[Records from a dataset]
[Start of section]
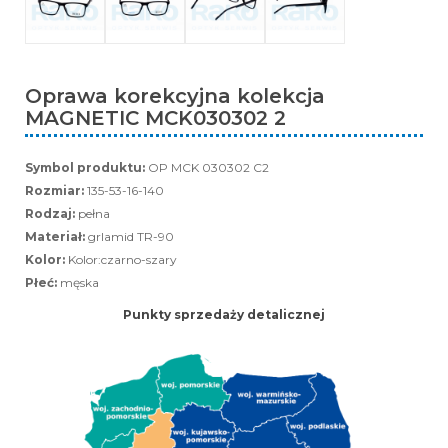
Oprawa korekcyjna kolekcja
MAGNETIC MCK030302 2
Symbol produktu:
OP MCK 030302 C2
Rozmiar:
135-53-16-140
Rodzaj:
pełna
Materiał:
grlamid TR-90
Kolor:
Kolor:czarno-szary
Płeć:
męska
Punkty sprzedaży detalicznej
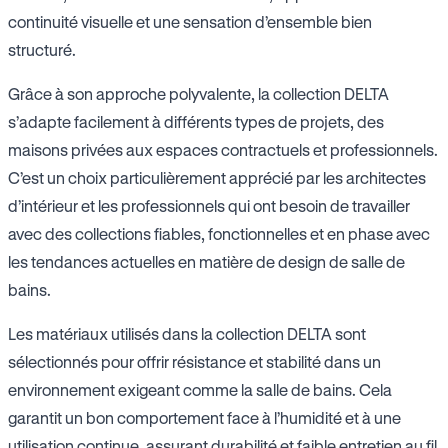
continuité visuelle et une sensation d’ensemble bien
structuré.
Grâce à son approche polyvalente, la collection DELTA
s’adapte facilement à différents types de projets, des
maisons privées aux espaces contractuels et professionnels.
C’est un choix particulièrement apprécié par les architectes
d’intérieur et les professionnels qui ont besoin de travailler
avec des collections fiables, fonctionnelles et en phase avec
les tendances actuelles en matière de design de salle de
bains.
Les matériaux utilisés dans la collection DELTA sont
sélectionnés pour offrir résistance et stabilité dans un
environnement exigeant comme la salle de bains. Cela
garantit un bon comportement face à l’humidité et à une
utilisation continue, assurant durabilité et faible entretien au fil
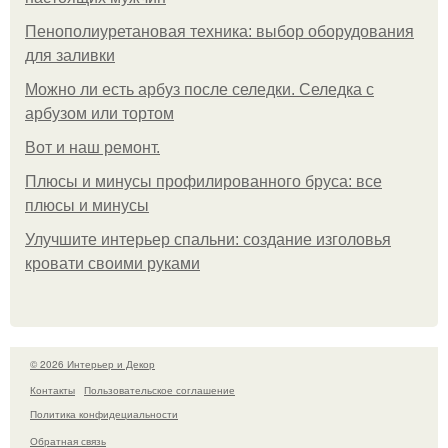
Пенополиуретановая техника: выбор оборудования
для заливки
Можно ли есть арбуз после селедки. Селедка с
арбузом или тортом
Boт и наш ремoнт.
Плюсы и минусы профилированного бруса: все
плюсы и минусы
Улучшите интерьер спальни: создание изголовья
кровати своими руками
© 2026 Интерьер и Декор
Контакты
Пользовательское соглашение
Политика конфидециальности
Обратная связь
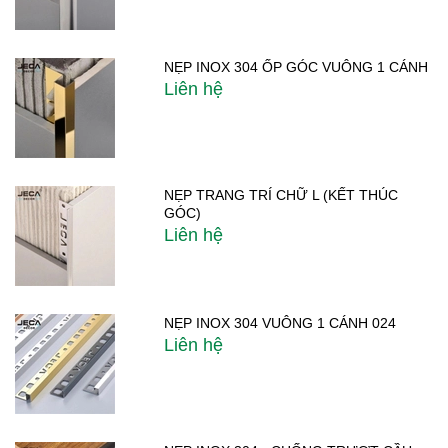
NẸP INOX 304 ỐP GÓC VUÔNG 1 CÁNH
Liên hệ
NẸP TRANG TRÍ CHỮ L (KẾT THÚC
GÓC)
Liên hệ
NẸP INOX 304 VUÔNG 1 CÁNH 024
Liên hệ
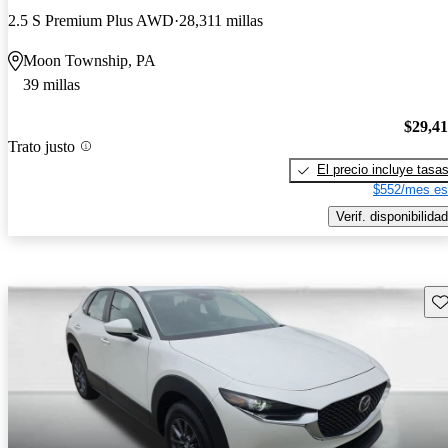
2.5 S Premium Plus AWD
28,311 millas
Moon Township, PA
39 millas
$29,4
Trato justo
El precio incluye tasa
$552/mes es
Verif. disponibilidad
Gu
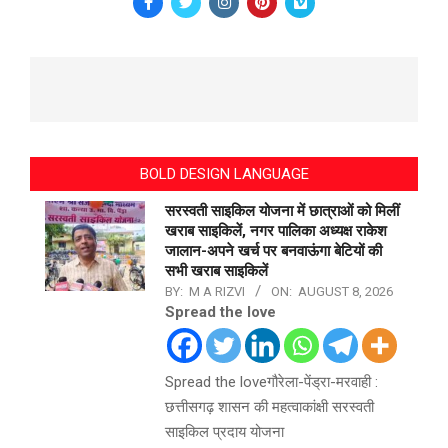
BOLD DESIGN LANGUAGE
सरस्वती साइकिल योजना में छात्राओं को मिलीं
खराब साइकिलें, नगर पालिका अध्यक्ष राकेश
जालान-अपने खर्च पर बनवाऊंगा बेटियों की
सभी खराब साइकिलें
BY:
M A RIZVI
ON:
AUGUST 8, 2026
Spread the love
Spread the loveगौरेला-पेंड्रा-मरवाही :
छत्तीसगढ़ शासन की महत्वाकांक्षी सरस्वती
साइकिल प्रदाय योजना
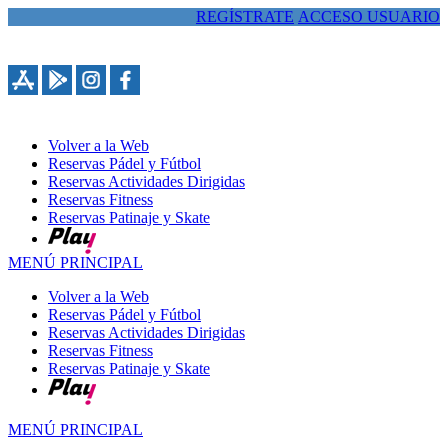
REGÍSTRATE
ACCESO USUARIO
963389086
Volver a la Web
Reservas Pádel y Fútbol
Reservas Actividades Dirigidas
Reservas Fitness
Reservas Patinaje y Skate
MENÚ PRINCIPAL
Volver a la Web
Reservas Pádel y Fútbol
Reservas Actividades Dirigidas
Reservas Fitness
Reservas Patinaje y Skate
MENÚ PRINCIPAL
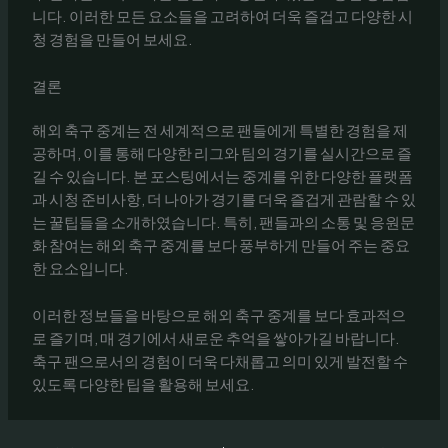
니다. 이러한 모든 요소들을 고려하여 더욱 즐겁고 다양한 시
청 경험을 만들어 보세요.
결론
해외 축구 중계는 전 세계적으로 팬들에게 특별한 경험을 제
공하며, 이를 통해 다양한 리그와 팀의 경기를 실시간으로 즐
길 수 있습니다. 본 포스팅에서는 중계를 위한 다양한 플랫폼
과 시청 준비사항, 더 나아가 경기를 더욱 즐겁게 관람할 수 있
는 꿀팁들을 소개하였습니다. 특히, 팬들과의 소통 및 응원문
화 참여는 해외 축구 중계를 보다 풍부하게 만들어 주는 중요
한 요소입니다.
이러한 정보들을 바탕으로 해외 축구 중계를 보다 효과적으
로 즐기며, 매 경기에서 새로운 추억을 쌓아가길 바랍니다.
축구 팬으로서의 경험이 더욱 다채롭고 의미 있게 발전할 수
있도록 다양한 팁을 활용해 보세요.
[End of section]
[Start of section]
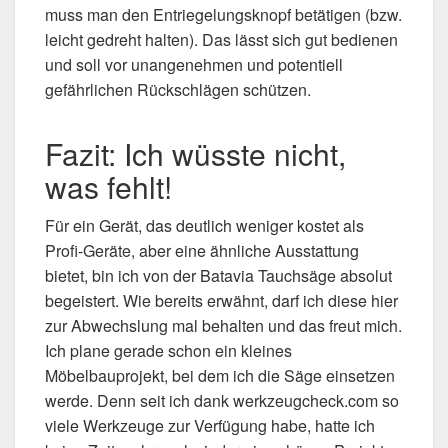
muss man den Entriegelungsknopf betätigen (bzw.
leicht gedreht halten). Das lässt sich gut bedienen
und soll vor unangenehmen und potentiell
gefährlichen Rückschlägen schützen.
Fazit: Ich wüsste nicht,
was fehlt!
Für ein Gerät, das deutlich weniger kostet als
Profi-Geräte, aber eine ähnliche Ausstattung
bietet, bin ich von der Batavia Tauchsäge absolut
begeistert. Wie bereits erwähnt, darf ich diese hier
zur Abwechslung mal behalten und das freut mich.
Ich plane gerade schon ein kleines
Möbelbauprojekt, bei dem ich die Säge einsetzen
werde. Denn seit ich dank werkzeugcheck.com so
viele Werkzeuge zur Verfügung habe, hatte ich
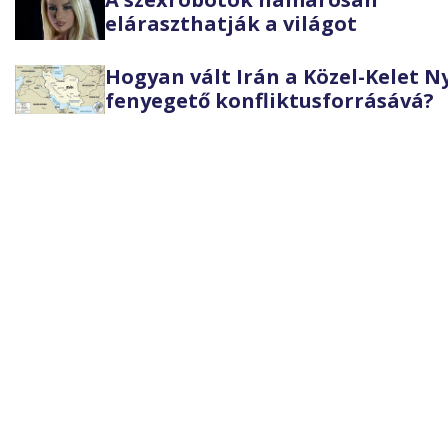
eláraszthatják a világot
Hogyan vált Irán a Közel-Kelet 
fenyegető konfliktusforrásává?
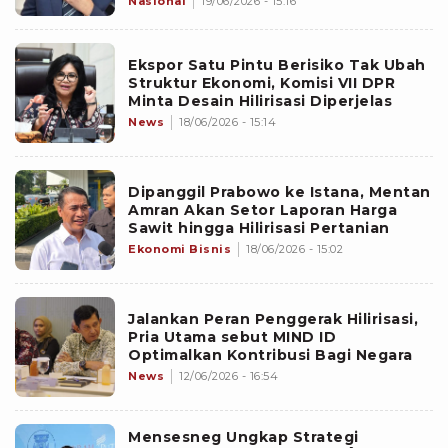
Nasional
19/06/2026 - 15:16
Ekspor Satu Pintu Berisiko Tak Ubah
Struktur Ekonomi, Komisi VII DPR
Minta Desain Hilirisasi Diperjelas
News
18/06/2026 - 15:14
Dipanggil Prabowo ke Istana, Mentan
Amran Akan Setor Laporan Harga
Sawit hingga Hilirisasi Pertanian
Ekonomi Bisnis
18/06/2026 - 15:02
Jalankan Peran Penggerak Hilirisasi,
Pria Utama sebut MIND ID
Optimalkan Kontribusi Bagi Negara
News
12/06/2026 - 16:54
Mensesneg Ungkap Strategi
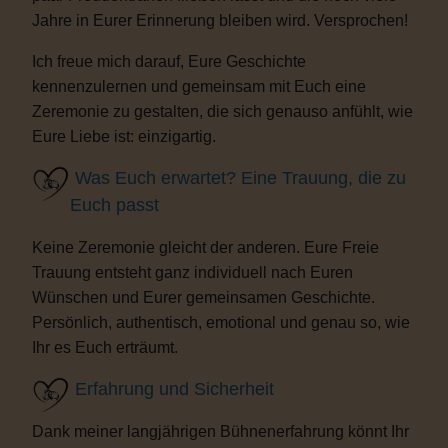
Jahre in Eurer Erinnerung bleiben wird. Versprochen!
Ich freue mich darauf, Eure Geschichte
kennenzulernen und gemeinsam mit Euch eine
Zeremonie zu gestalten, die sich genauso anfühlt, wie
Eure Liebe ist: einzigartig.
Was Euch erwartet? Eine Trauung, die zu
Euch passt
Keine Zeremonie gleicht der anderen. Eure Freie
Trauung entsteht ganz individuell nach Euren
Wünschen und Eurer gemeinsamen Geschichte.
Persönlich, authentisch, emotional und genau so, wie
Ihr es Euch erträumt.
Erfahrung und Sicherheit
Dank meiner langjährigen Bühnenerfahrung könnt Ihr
[End of section]
[Start of section]
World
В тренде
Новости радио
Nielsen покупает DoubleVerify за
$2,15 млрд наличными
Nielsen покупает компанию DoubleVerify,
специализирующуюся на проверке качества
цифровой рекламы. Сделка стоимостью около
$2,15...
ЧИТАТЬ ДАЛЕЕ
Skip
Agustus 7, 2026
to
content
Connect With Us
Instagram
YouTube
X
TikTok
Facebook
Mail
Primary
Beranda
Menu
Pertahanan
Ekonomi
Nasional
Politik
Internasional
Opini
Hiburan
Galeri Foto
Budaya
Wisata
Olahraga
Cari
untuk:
[End of section]
Look above for the line with "Oprawa korekcyjna kolekcja", then print it and each line after it down to and including the line with "Grâce à son". Leave out the pictures and keep the wording exact.

Oprawa korekcyjna kolekcja
MAGNETIC MCK030302 2
Symbol produktu:
OP MCK 030302 C2
Rozmiar:
135-53-16-140
Rodzaj:
pełna
Materiał:
grlamid TR-90
Kolor:
Kolor:czarno-szary
Płeć:
męska
Punkty sprzedaży detalicznej
continuité visuelle et une sensation d’ensemble bien
structuré.
Grâce à son approche polyvalente, la collection DELTA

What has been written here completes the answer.